▶ [PROBLEM STATEMENT]:
Whenever a line in this data holds the word "PROmotion", report that line in full.

________________________________________

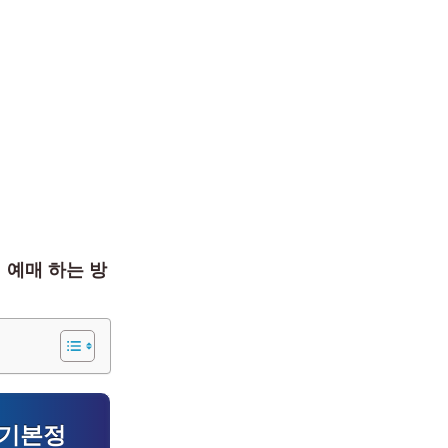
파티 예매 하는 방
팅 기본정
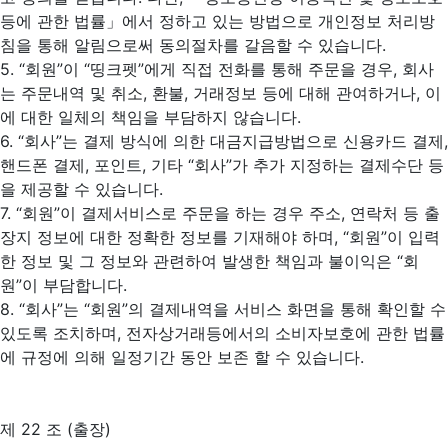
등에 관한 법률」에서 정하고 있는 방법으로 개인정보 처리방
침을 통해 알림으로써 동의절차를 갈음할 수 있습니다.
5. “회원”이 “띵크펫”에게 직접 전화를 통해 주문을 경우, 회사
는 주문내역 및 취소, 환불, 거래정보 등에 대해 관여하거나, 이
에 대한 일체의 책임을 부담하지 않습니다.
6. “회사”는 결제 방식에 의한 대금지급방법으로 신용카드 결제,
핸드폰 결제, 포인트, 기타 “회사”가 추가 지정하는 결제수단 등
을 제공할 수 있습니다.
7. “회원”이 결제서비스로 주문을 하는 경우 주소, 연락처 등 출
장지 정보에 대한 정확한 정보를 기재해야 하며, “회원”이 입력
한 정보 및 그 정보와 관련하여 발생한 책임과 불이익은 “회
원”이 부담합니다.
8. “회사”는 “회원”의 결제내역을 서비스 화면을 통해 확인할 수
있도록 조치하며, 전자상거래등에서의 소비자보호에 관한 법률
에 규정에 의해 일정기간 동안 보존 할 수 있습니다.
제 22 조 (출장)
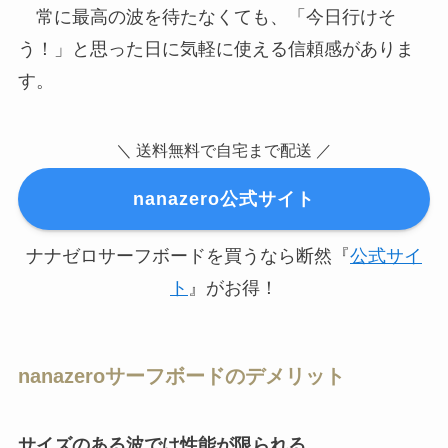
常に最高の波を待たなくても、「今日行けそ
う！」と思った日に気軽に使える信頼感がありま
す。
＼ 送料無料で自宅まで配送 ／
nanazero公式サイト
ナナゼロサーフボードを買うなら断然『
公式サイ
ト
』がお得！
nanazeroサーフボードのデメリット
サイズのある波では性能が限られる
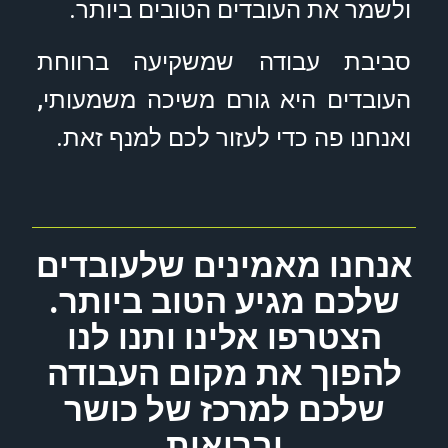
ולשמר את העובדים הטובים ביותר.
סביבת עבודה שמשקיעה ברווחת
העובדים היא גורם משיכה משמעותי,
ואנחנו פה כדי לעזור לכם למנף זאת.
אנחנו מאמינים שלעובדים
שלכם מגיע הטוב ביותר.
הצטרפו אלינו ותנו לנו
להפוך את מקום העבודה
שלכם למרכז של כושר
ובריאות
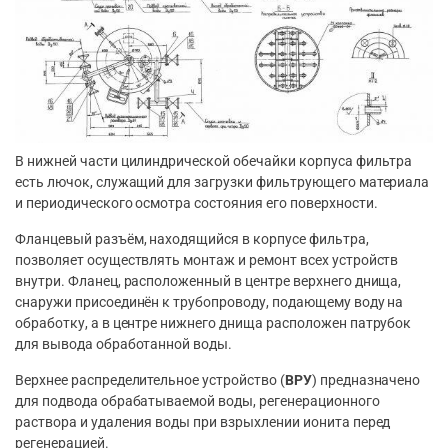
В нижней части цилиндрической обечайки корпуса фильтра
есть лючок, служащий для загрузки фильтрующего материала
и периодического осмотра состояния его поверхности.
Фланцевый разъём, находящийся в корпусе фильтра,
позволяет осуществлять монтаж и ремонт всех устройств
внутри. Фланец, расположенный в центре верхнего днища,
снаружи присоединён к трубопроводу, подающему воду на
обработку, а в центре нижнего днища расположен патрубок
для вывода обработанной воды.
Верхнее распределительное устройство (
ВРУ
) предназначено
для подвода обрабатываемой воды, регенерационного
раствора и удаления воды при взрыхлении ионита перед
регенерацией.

________________________________________

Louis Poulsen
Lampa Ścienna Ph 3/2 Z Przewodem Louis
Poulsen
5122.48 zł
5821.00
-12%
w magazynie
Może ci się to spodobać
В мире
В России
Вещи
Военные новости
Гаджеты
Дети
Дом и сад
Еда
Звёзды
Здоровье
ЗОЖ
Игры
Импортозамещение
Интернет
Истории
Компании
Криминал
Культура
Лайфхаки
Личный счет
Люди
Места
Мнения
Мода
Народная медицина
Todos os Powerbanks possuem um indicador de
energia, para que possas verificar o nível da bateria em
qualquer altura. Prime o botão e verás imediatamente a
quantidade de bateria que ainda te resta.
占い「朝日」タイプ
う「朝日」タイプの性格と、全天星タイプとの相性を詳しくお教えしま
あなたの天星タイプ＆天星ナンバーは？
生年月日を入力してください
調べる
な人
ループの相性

________________________________________

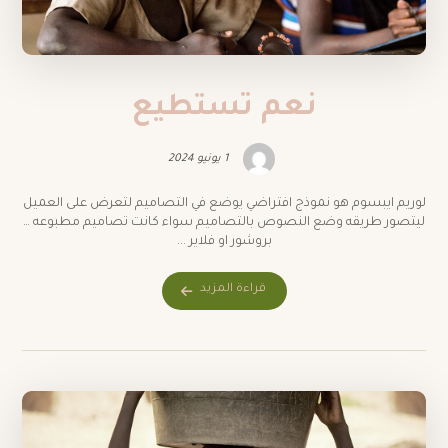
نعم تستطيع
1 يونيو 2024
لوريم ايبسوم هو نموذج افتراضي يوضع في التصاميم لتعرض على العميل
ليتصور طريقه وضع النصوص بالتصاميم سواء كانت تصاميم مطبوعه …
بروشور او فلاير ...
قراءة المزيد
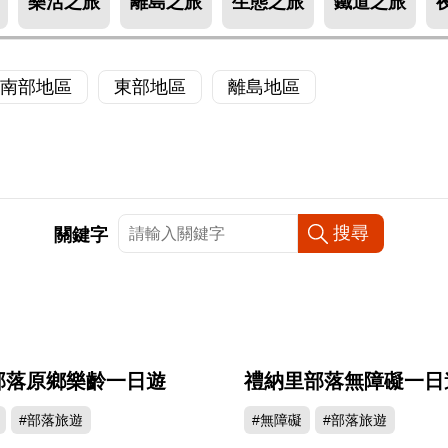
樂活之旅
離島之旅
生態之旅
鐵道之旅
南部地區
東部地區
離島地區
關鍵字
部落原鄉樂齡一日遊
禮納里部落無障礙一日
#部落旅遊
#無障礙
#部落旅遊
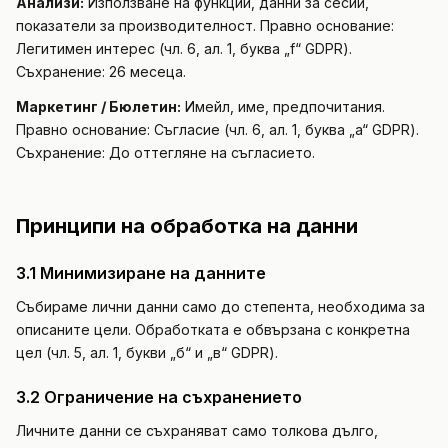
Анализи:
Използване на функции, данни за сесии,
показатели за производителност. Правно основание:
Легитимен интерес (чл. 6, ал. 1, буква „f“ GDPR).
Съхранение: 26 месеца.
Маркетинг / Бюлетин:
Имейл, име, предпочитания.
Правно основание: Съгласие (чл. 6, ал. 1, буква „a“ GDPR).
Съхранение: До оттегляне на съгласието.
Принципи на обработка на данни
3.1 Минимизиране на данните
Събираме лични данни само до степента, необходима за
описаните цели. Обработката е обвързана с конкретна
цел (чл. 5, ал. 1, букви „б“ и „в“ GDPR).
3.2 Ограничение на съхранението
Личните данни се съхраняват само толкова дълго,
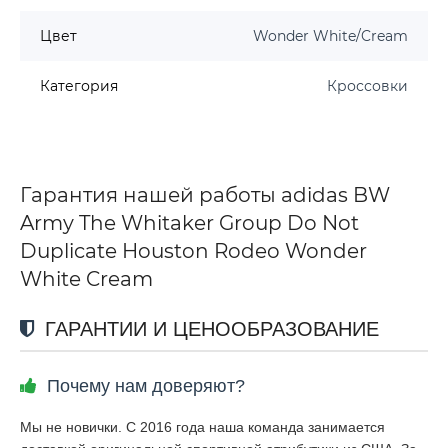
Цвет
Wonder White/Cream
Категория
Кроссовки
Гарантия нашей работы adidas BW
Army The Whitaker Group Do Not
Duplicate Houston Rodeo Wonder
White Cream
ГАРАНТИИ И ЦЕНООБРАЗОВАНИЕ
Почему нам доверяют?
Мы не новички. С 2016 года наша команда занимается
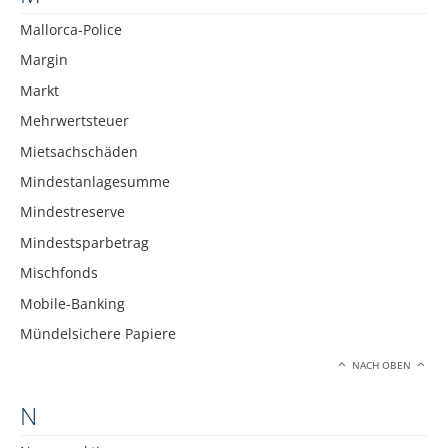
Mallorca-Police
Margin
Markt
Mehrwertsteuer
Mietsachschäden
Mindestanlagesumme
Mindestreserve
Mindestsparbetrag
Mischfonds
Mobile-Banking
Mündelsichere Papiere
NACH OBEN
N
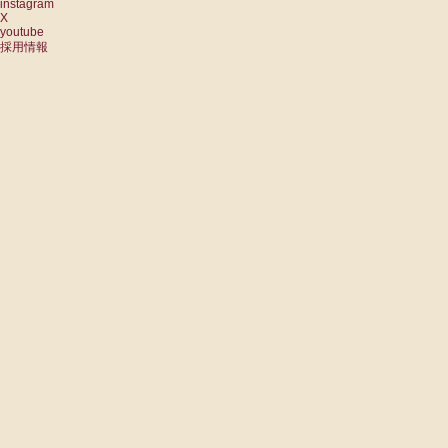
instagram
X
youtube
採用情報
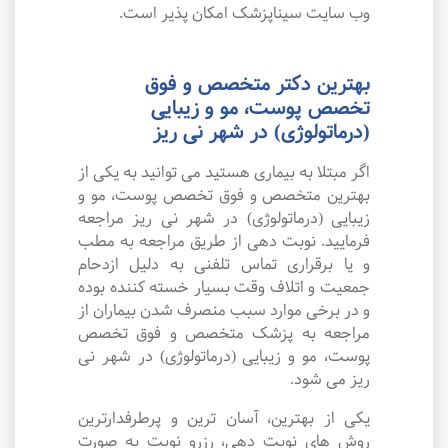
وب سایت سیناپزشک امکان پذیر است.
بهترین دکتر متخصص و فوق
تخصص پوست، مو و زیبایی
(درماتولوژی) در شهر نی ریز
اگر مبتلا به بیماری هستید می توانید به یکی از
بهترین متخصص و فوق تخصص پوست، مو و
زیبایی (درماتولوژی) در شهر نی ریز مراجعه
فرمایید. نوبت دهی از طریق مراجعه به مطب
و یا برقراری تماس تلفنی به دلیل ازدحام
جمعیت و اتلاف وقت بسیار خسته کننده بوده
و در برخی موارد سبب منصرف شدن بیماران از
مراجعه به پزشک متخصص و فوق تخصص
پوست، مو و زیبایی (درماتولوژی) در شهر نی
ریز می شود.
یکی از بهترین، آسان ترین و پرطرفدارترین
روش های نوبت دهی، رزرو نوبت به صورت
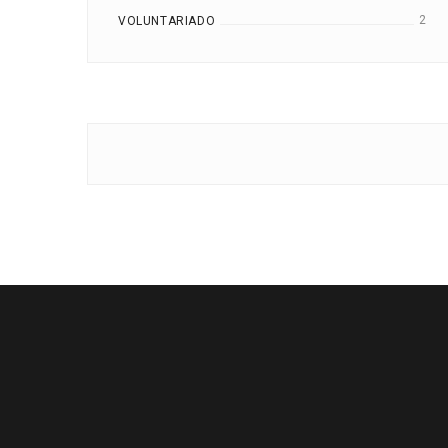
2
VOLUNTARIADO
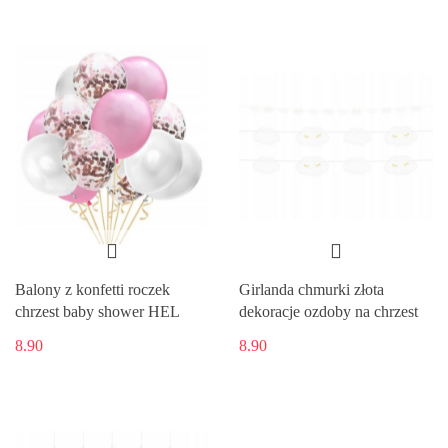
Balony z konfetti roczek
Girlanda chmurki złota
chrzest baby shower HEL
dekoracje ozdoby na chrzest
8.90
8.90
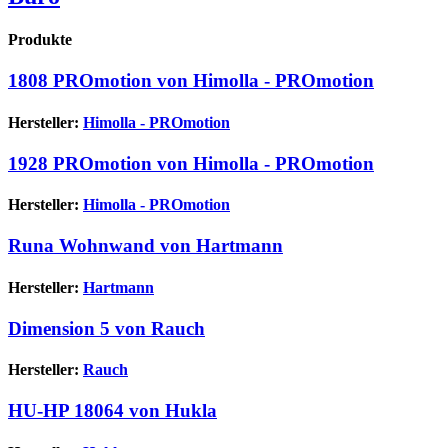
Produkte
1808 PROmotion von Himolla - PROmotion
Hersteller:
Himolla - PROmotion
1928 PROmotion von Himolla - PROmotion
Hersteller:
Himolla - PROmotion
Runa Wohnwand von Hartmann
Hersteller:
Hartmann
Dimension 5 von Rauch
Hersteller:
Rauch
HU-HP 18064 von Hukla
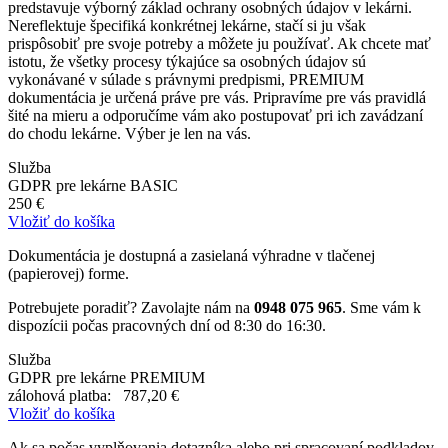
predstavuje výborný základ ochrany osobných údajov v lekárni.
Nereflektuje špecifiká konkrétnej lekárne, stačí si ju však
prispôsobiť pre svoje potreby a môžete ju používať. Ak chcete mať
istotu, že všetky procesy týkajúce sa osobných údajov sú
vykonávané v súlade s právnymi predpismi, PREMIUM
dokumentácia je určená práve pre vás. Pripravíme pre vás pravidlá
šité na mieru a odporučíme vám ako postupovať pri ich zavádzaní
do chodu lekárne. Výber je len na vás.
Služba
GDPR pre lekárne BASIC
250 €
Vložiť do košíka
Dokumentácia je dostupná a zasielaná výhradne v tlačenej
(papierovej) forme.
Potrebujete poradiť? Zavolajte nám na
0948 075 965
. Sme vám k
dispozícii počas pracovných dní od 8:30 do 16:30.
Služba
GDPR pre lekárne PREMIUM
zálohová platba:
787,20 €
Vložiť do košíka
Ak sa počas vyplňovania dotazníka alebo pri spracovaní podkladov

________________________________________

▶ [EXERCISE SOLUTION]:
1808 PROmotion von Himolla - PROmotion
Himolla - PROmotion
1928 PROmotion von Himolla - PROmotion
Himolla - PROmotion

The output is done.